The records are to be copied word for word, and the pictures dropped.

=== DATA RECORDS ===

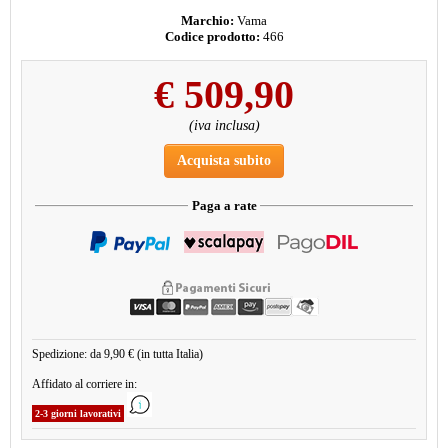
Marchio:
Vama
Codice prodotto:
466
€
509,90
(iva inclusa)
Acquista subito
Paga a rate
Spedizione: da 9,90 € (in tutta Italia)
Affidato al corriere in:
2-3 giorni lavorativi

===

> [RESULT FOR THIS TASK]:
Marchio:
Vama
Codice prodotto:
466
€
509,90
(iva inclusa)
Acquista subito
Paga a rate
Spedizione: da 9,90 € (in tutta Italia)
Affidato al corriere in:
2-3 giorni lavorativi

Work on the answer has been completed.